THROUGH the start of this year in our church community we’ve been looking at the gospel of Mark, one of the accounts of the life, death and resurrection of Jesus.
One of the big themes that Mark unpacks in the first half of his book is the question: “Who is Jesus?”
It’s a question the crowds, the Scribes and Pharisees, and even the disciples, ask.
It runs underneath the debates about food, family and friends.
It sits behind the miracles and parables.
It’s a question we all have to grapple with. Who do we think Jesus is?
The famous theologian and author CS Lewis once wrote there’s three broad ways we can answer that question.
The first is to think Jesus was mad, just a fool with delusions of grandeur. Even Jesus’ own family thought this at one time (Mark 4:21).
The second is Jesus was bad, that he deliberately sought to mislead people, to fool them into following him. This is the conclusion at which the Scribes and Pharisees arrived.
But the third way is to believe Jesus was, and is, who he said he was, the Son of Man, the Messiah, the Son of God (Mark 8:29).
We shouldn’t be fooled into thinking this is just an intellectual question or just a theoretical, theological issue.
Every life that Jesus touches is transformed.
As people experience his love in action, they are changed.
We read in the gospel of Mark that for some this means physical healing or release from possession.
For others it means leaving family, friends and livelihoods in order to follow Jesus.
As people grapple with Jesus’ teachings and parables, they begin to understand what the kingdom of God is about and the light of the gospel opens their minds.

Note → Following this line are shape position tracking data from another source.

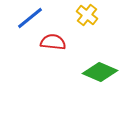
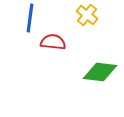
blue line: rotated 44 degrees counterclockwise
green diamond: rotated 16 degrees counterclockwise
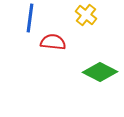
yellow cross: moved 1 px left
green diamond: rotated 20 degrees clockwise
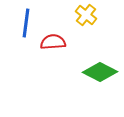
blue line: moved 4 px left, 5 px down
red semicircle: rotated 10 degrees counterclockwise
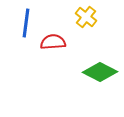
yellow cross: moved 2 px down
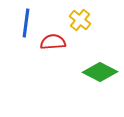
yellow cross: moved 6 px left, 3 px down
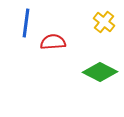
yellow cross: moved 24 px right, 2 px down
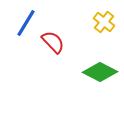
blue line: rotated 24 degrees clockwise
red semicircle: rotated 50 degrees clockwise
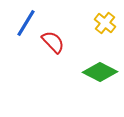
yellow cross: moved 1 px right, 1 px down
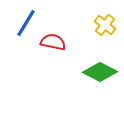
yellow cross: moved 2 px down
red semicircle: rotated 35 degrees counterclockwise
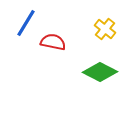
yellow cross: moved 4 px down
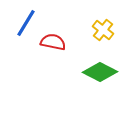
yellow cross: moved 2 px left, 1 px down
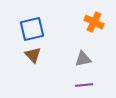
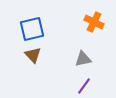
purple line: moved 1 px down; rotated 48 degrees counterclockwise
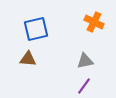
blue square: moved 4 px right
brown triangle: moved 5 px left, 4 px down; rotated 42 degrees counterclockwise
gray triangle: moved 2 px right, 2 px down
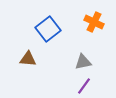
blue square: moved 12 px right; rotated 25 degrees counterclockwise
gray triangle: moved 2 px left, 1 px down
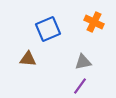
blue square: rotated 15 degrees clockwise
purple line: moved 4 px left
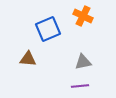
orange cross: moved 11 px left, 6 px up
purple line: rotated 48 degrees clockwise
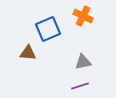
brown triangle: moved 6 px up
purple line: rotated 12 degrees counterclockwise
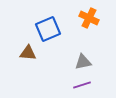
orange cross: moved 6 px right, 2 px down
purple line: moved 2 px right, 1 px up
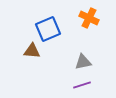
brown triangle: moved 4 px right, 2 px up
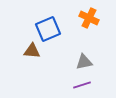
gray triangle: moved 1 px right
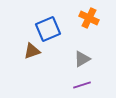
brown triangle: rotated 24 degrees counterclockwise
gray triangle: moved 2 px left, 3 px up; rotated 18 degrees counterclockwise
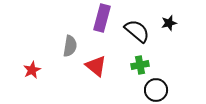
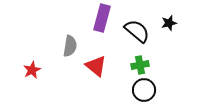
black circle: moved 12 px left
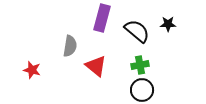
black star: moved 1 px left, 1 px down; rotated 14 degrees clockwise
red star: rotated 30 degrees counterclockwise
black circle: moved 2 px left
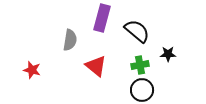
black star: moved 30 px down
gray semicircle: moved 6 px up
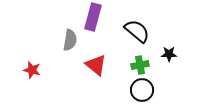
purple rectangle: moved 9 px left, 1 px up
black star: moved 1 px right
red triangle: moved 1 px up
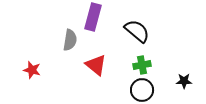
black star: moved 15 px right, 27 px down
green cross: moved 2 px right
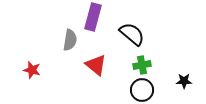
black semicircle: moved 5 px left, 3 px down
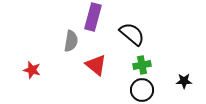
gray semicircle: moved 1 px right, 1 px down
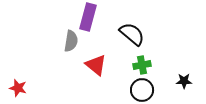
purple rectangle: moved 5 px left
red star: moved 14 px left, 18 px down
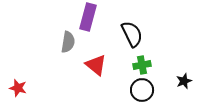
black semicircle: rotated 24 degrees clockwise
gray semicircle: moved 3 px left, 1 px down
black star: rotated 21 degrees counterclockwise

This transforms then how we approach the world around us and every aspect of how we live while we wait for Jesus’ return.
There are a few challenges here for us.
The first is to face up to the question of who Jesus is.
Not just who we think he is, or imagine he’s like, but who he really is.
To really answer that question, we have to look to where God reveals himself to us, which is first and foremost in the Bible, and then secondly in his people, the church.
We then need to ask ourselves how much we’re allowing God to work within us, to transform us by the light, life and love of Jesus.
The final challenge for us is to ask how we are showing the light, life and love of Jesus to others so that they too might be transformed?
How does our life represent the life of Jesus?
How are we sharing the good news so that others might see the light?
How are we showing the love of God to others in all that we say and do?
Who is Jesus to you and how are you living this out?